» **Task brief**:
From the first line to the last, set down the material exactly and drop every picture.

» **Material provided**:
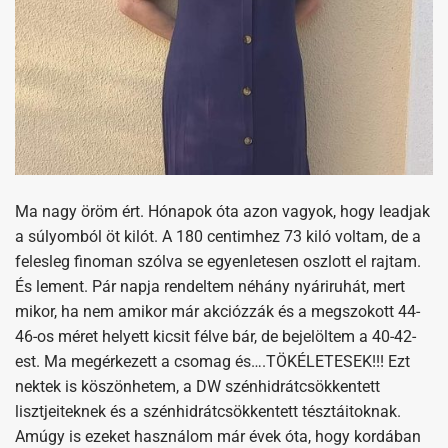
Ma nagy öröm ért. Hónapok óta azon vagyok, hogy leadjak
a súlyomból öt kilót. A 180 centimhez 73 kiló voltam, de a
felesleg finoman szólva se egyenletesen oszlott el rajtam.
És lement. Pár napja rendeltem néhány nyáriruhát, mert
mikor, ha nem amikor már akciózzák és a megszokott 44-
46-os méret helyett kicsit félve bár, de bejelöltem a 40-42-
est. Ma megérkezett a csomag és….TÖKÉLETESEK!!! Ezt
nektek is köszönhetem, a DW szénhidrátcsökkentett
lisztjeiteknek és a szénhidrátcsökkentett tésztáitoknak.
Amúgy is ezeket használom már évek óta, hogy kordában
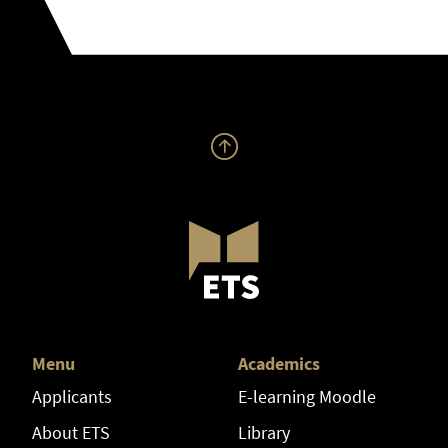
Menu
Academics
Applicants
E-learning Moodle
About ETS
Library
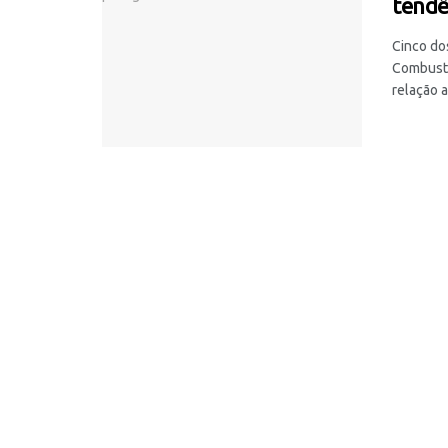
tendê
Cinco do
Combustí
relação a 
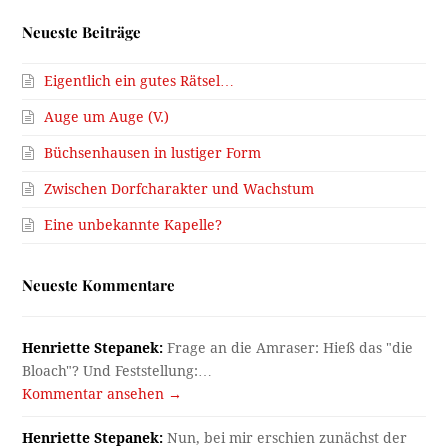
Neueste Beiträge
Eigentlich ein gutes Rätsel…
Auge um Auge (V.)
Büchsenhausen in lustiger Form
Zwischen Dorfcharakter und Wachstum
Eine unbekannte Kapelle?
Neueste Kommentare
Henriette Stepanek:
Frage an die Amraser: Hieß das "die
Bloach"? Und Feststellung:…
Kommentar ansehen →
Henriette Stepanek:
Nun, bei mir erschien zunächst der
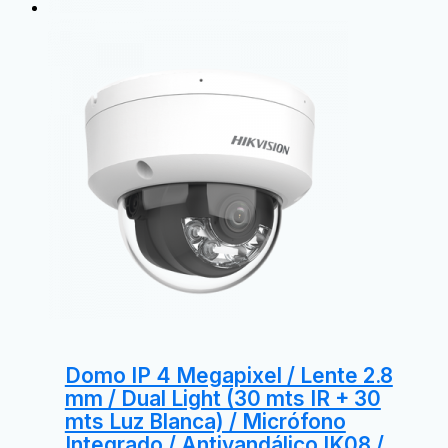
Domo IP 4 Megapixel / Lente 2.8
mm / Dual Light (30 mts IR + 30
mts Luz Blanca) / Micrófono
Integrado / Antivandálico IK08 /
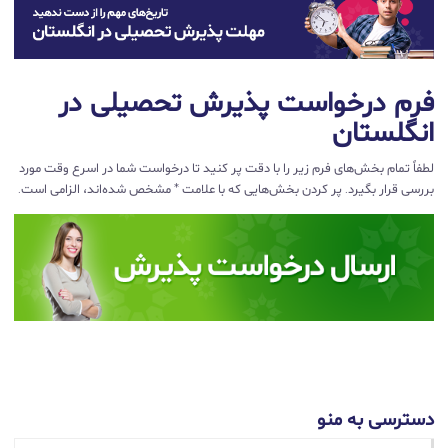
فرم درخواست پذیرش تحصیلی در
انگلستان
لطفاً تمام بخش‌های فرم زیر را با دقت پر کنید تا درخواست شما در اسرع وقت مورد
بررسی قرار بگیرد. پر کردن بخش‌هایی که با علامت * مشخص شده‌اند، الزامی است.
دسترسی به منو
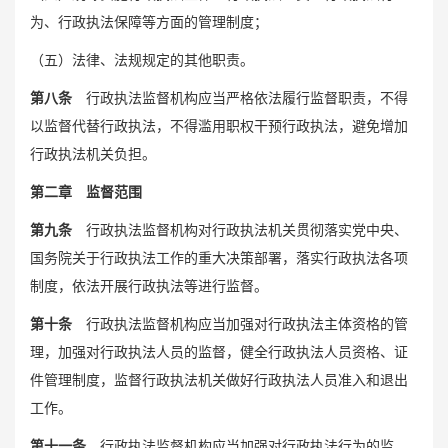
为、行政执法保障等方面的管理制度；
（五）法律、法规规定的其他职责。
第八条
行政执法监督机构应当严格依法履行监督职责，不得
以监督代替行政执法，不得滥用职权干预行政执法，避免增加
行政执法机关负担。
第二章 监督范围
第九条
行政执法监督机构对行政执法机关贯彻落实党中央、
国务院关于行政执法工作的重大决策部署，落实行政执法各项
制度，依法开展行政执法等进行监督。
第十条
行政执法监督机构应当加强对行政执法主体资格的管
理，加强对行政执法人员的监督，健全行政执法人员资格、证
件管理制度，监督行政执法机关做好行政执法人员准入和退出
工作。
第十一条
行政执法监督机构应当加强对行政执法行为的监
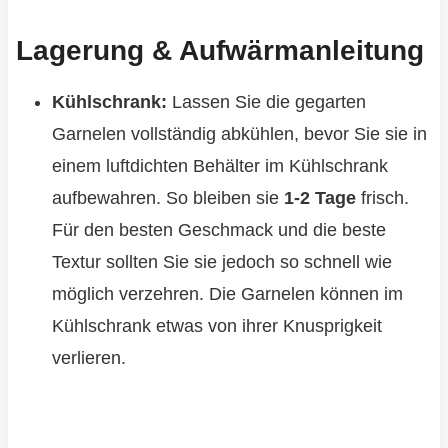
Lagerung & Aufwärmanleitung
Kühlschrank:
Lassen Sie die gegarten
Garnelen vollständig abkühlen, bevor Sie sie in
einem luftdichten Behälter im Kühlschrank
aufbewahren. So bleiben sie
1-2 Tage
frisch.
Für den besten Geschmack und die beste
Textur sollten Sie sie jedoch so schnell wie
möglich verzehren. Die Garnelen können im
Kühlschrank etwas von ihrer Knusprigkeit
verlieren.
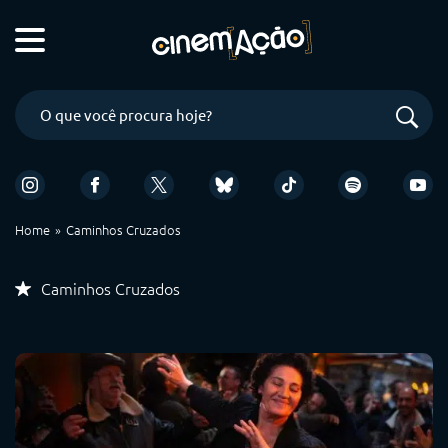
Home
Caminhos Cruzados
Caminhos Cruzados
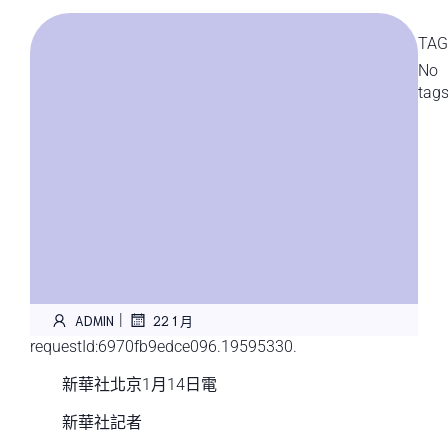
TAG
No
tag
|
ADMIN
22 1 月
requestId:6970fb9edce096.19595330.
新華社北京1月14日電
新華社記者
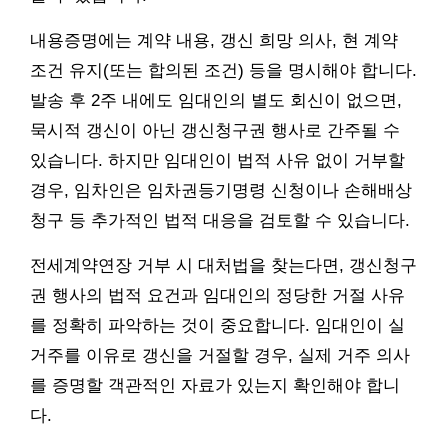
내용증명에는 계약 내용, 갱신 희망 의사, 현 계약
조건 유지(또는 합의된 조건) 등을 명시해야 합니다.
발송 후 2주 내에도 임대인의 별도 회신이 없으면,
묵시적 갱신이 아닌 갱신청구권 행사로 간주될 수
있습니다. 하지만 임대인이 법적 사유 없이 거부할
경우, 임차인은 임차권등기명령 신청이나 손해배상
청구 등 추가적인 법적 대응을 검토할 수 있습니다.
전세계약연장 거부 시 대처법을 찾는다면, 갱신청구
권 행사의 법적 요건과 임대인의 정당한 거절 사유
를 정확히 파악하는 것이 중요합니다. 임대인이 실
거주를 이유로 갱신을 거절할 경우, 실제 거주 의사
를 증명할 객관적인 자료가 있는지 확인해야 합니
다.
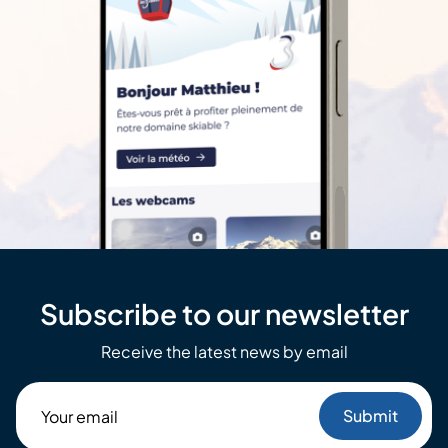
Subscribe to our newsletter
Receive the latest news by email
Your
email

» **Problem solution**:
Ma nagy öröm ért. Hónapok óta azon vagyok, hogy leadjak
a súlyomból öt kilót. A 180 centimhez 73 kiló voltam, de a
felesleg finoman szólva se egyenletesen oszlott el rajtam.
És lement. Pár napja rendeltem néhány nyáriruhát, mert
mikor, ha nem amikor már akciózzák és a megszokott 44-
46-os méret helyett kicsit félve bár, de bejelöltem a 40-42-
est. Ma megérkezett a csomag és….TÖKÉLETESEK!!! Ezt
nektek is köszönhetem, a DW szénhidrátcsökkentett
lisztjeiteknek és a szénhidrátcsökkentett tésztáitoknak.
Amúgy is ezeket használom már évek óta, hogy kordában
Menu
Academics
Applicants
E-learning Moodle
About ETS
Library
tendê
Cinco do
Combustí
relação a 
Neueste Beiträge
Eigentlich ein gutes Rätsel…
Auge um Auge (V.)
Büchsenhausen in lustiger Form
Zwischen Dorfcharakter und Wachstum
Eine unbekannte Kapelle?
Neueste Kommentare
Henriette Stepanek:
Frage an die Amraser: Hieß das "die
Bloach"? Und Feststellung:…
Kommentar ansehen →
Henriette Stepanek:
Nun, bei mir erschien zunächst der
Domo IP 4 Megapixel / Lente 2.8
mm / Dual Light (30 mts IR + 30
mts Luz Blanca) / Micrófono
Integrado / Antivandálico IK08 /
فرم درخواست پذیرش تحصیلی در
انگلستان
لطفاً تمام بخش‌های فرم زیر را با دقت پر کنید تا درخواست شما در اسرع وقت مورد
بررسی قرار بگیرد. پر کردن بخش‌هایی که با علامت * مشخص شده‌اند، الزامی است.
دسترسی به منو
为、行政执法保障等方面的管理制度；
（五）法律、法规规定的其他职责。
第八条
行政执法监督机构应当严格依法履行监督职责，不得
以监督代替行政执法，不得滥用职权干预行政执法，避免增加
行政执法机关负担。
第二章 监督范围
第九条
行政执法监督机构对行政执法机关贯彻落实党中央、
国务院关于行政执法工作的重大决策部署，落实行政执法各项
制度，依法开展行政执法等进行监督。
第十条
行政执法监督机构应当加强对行政执法主体资格的管
理，加强对行政执法人员的监督，健全行政执法人员资格、证
件管理制度，监督行政执法机关做好行政执法人员准入和退出
工作。
第十一条
行政执法监督机构应当加强对行政执法行为的监
Lagerung & Aufwärmanleitung
Kühlschrank:
Lassen Sie die gegarten
Garnelen vollständig abkühlen, bevor Sie sie in
einem luftdichten Behälter im Kühlschrank
aufbewahren. So bleiben sie
1-2 Tage
frisch.
Für den besten Geschmack und die beste
Textur sollten Sie sie jedoch so schnell wie
möglich verzehren. Die Garnelen können im
Kühlschrank etwas von ihrer Knusprigkeit
verlieren.
Home
Caminhos Cruzados
Caminhos Cruzados
TAG
No
tag
|
ADMIN
22 1 月
requestId:6970fb9edce096.19595330.
新華社北京1月14日電
新華社記者
내용증명에는 계약 내용, 갱신 희망 의사, 현 계약
조건 유지(또는 합의된 조건) 등을 명시해야 합니다.
발송 후 2주 내에도 임대인의 별도 회신이 없으면,
묵시적 갱신이 아닌 갱신청구권 행사로 간주될 수
있습니다. 하지만 임대인이 법적 사유 없이 거부할
경우, 임차인은 임차권등기명령 신청이나 손해배상
청구 등 추가적인 법적 대응을 검토할 수 있습니다.
전세계약연장 거부 시 대처법을 찾는다면, 갱신청구
권 행사의 법적 요건과 임대인의 정당한 거절 사유
를 정확히 파악하는 것이 중요합니다. 임대인이 실
거주를 이유로 갱신을 거절할 경우, 실제 거주 의사
를 증명할 객관적인 자료가 있는지 확인해야 합니
다.
Subscribe to our newsletter
Receive the latest news by email
Your
email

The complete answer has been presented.